My alerts are working perfectly. 

Chris


----------



## SmokinVOLfan

You have to either click on "mark read" or actually click on the alert or they will not go away.


----------



## Bearcarver

SmokinVOLfan said:


> You have to either click on "mark read" or actually click on the alert or they will not go away.



That's all BS, if it isn't working properly. If you have to play games to make them go away, it's not telling you anything like it does when it's working right.

Bear


----------



## JckDanls 07

Bear...  my list is still long (doesn't clear out)..  But I will say...

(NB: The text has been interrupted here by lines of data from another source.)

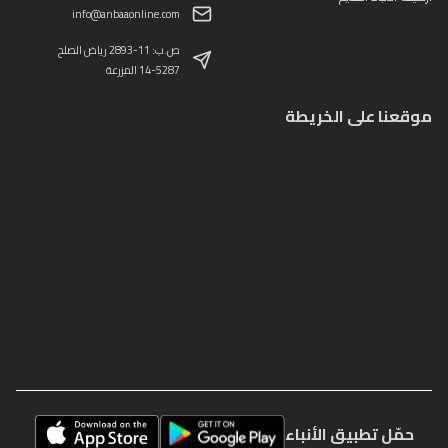
info@anbaaonline.com
ص.ب: 11-2893 رياض الصلح
14-5287 المزرعة
موقعنا على الخريطة
حمّل تطبيق الأنباء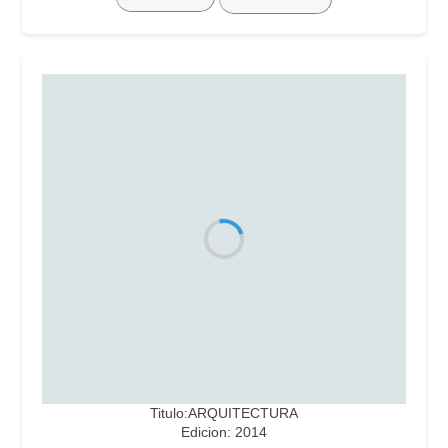
Titulo:ARQUITECTURA
Edicion: 2014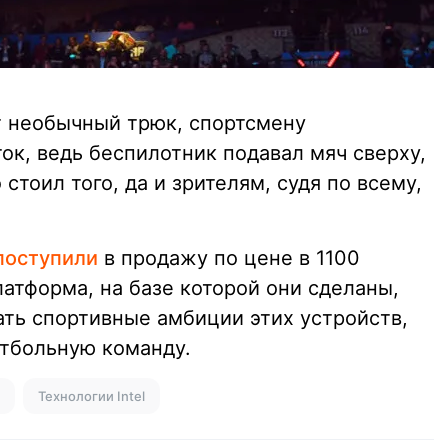
от необычный трюк, спортсмену
ок, ведь беспилотник подавал мяч сверху,
стоил того, да и зрителям, судя по всему,
поступили
в продажу по цене в 1100
атформа, на базе которой они сделаны,
ать спортивные амбиции этих устройств,
етбольную команду.
Технологии Intel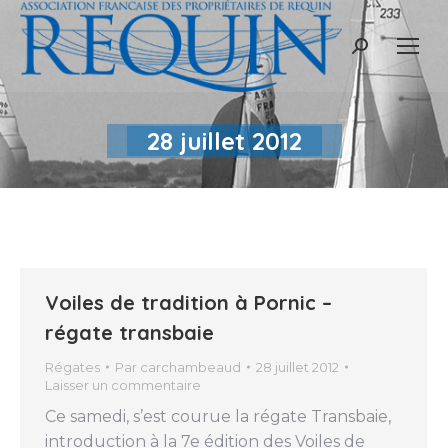
Recherche
:
28 juillet 2012
Voiles de tradition à Pornic –
régate transbaie
Régates
Par
carchambeaud
28 juillet 2012
Laisser un commentaire
Ce samedi, s’est courue la régate Transbaie,
introduction à la 7e édition des Voiles de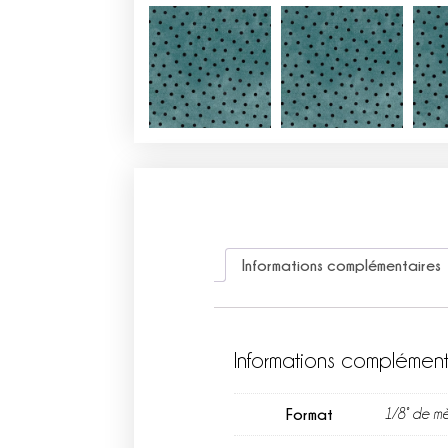
Informations complémentaires
Informations complément
Format
1/8° de mè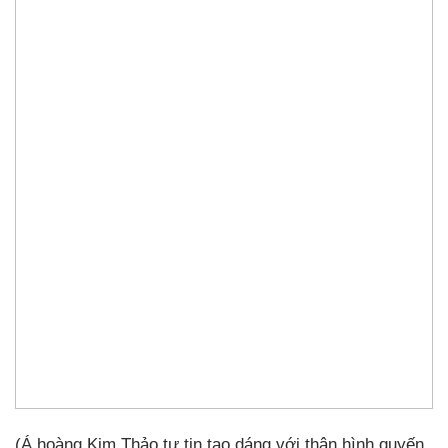
(Á hoàng Kim Thảo tự tin tạo dáng với thân hình quyến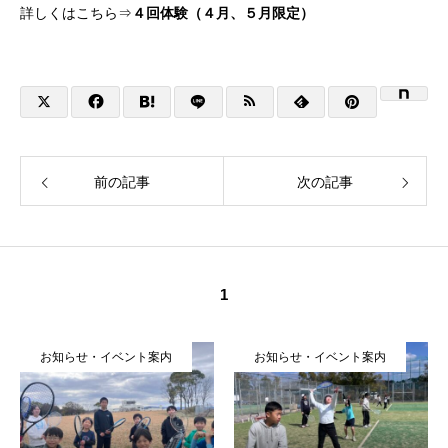
詳しくはこちら⇒
４回体験（４月、５月限定）
前の記事
次の記事
1
お知らせ・イベント案内
お知らせ・イベント案内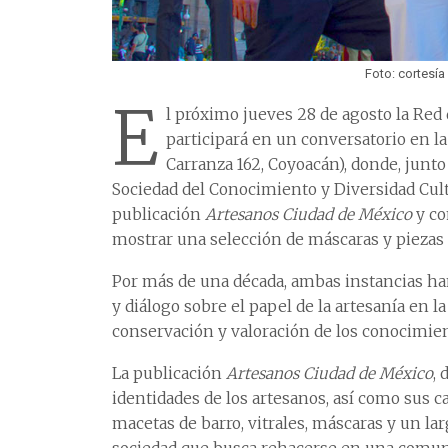
Foto: cortesí
E
l próximo jueves 28 de agosto la Red
participará en un conversatorio en 
Carranza 162, Coyoacán), donde, jun
Sociedad del Conocimiento y Diversidad Cultur
publicación
Artesanos Ciudad de México
y co
mostrar una selección de máscaras y piezas 
Por más de una década, ambas instancias han
y diálogo sobre el papel de la artesanía en l
conservación y valoración de los conocimien
La publicación
Artesanos Ciudad de México
,
identidades de los artesanos, así como sus c
macetas de barro, vitrales, máscaras y un la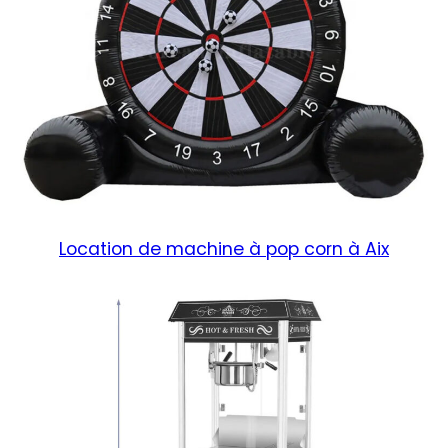
Location de machine à pop corn à Aix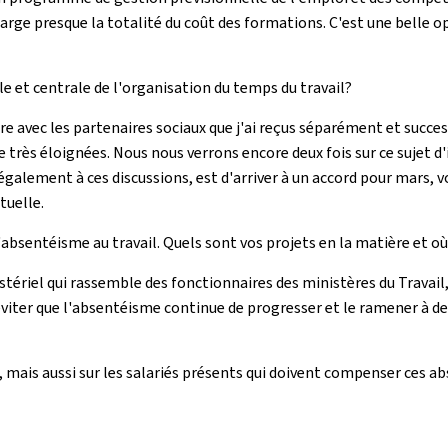
rge presque la totalité du coût des formations. C'est une belle o
le et centrale de l'organisation du temps du travail?
 avec les partenaires sociaux que j'ai reçus séparément et succes
très éloignées. Nous nous verrons encore deux fois sur ce sujet d'ic
également à ces discussions, est d'arriver à un accord pour mars, voir
tuelle.
l'absentéisme au travail. Quels sont vos projets en la matière et o
ériel qui rassemble des fonctionnaires des ministères du Travail, 
: éviter que l'absentéisme continue de progresser et le ramener à d
s, mais aussi sur les salariés présents qui doivent compenser ces 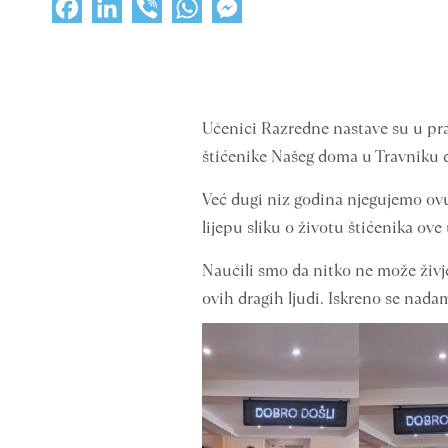
Facebook
LinkedIn
Viber
WhatsApp
Messenger
Učenici Razredne nastave su u pratn
štićenike Našeg doma u Travniku 
Već dugi niz godina njegujemo ovu 
lijepu sliku o životu štićenika ove
Naučili smo da nitko ne može živje
ovih dragih ljudi. Iskreno se nadam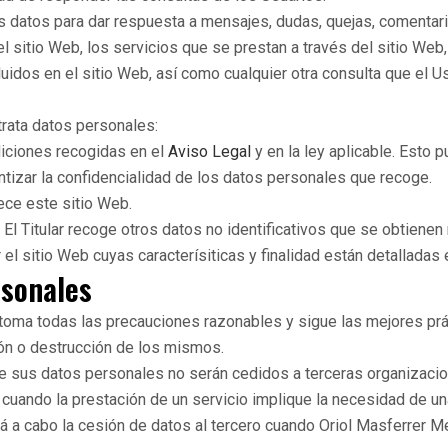
os datos para dar respuesta a mensajes, dudas, quejas, comentar
 el sitio Web, los servicios que se prestan a través del sitio Web
uidos en el sitio Web, así como cualquier otra consulta que el U
 trata datos personales:
diciones recogidas en el
Aviso Legal
y en la ley aplicable. Esto p
tizar la confidencialidad de los datos personales que recoge.
ece este sitio Web.
. El Titular recoge otros datos no identificativos que se obtien
el sitio Web cuyas caracterísiticas y finalidad están detalladas 
rsonales
 toma todas las precauciones razonables y sigue las mejores práct
ión o destrucción de los mismos.
e sus datos personales no serán cedidos a terceras organizacio
cuando la prestación de un servicio implique la necesidad de un
ará a cabo la cesión de datos al tercero cuando Oriol Masferrer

I have noticed now that there is a *BOLD BLACK LINE *in between the read (old alert) and unread (new alert) ...


----------



## Bearcarver

JckDanls 07 said:


> Bear...  my list is still long (doesn't clear out)..  But I will say...
> 
> I have noticed now that there is a *BOLD BLACK LINE *in between the read (old alert) and unread (new alert) ...


I haven't seen the Black Line, but if I did, what does that do for me.
An alert used to come to my email box, so I can go there to see it.
Then after I clicked on it & read it, it would go away until somebody else commented on it. Then I would get the alert again. If I didn't go to the alerted thread, I wouldn't get any more alerts to that thread, until I go there & read the one that I was alerted to.  
A Black line does none of these things, unless I'm missing something.
I guess after 12 years, I've kinda gotten used to how things worked when they worked right. 
I never was a Computer-Geek, but now I'm a 73 year old Non-computer geek. I can still hit the fastball, but they keep throwing up these curve balls with these program screw-ups.

Bear


----------



## gmc2003

Alerts still working here!!!

Chris


----------



## bauchjw

I’m at 405 alerts and I hit Read all almost everyday since this started. The list always does wired things like randomly shows alerts from 3 days ago and moves new alerts to the bottom, then after I hit read all it clears out the number above the icon, but a bunch of alerts will still be in the box. When I come back again it will randomly start climbing into the 100s again. It’s been going on so long I’ve forgotten how it used to be


----------



## jcam222

Alerts used to clear after clicking on the alert icon and bringing up the list. That alone cleared them without having to read them or scroll to bottom to mark read. Wish I could make mine go back to that.


----------



## bauchjw

jcam222 said:


> Alerts used to clear after clicking on the alert icon and bringing up the list. That alone cleared them without having to read them or scroll to bottom to mark read. Wish I could make mine go back to that.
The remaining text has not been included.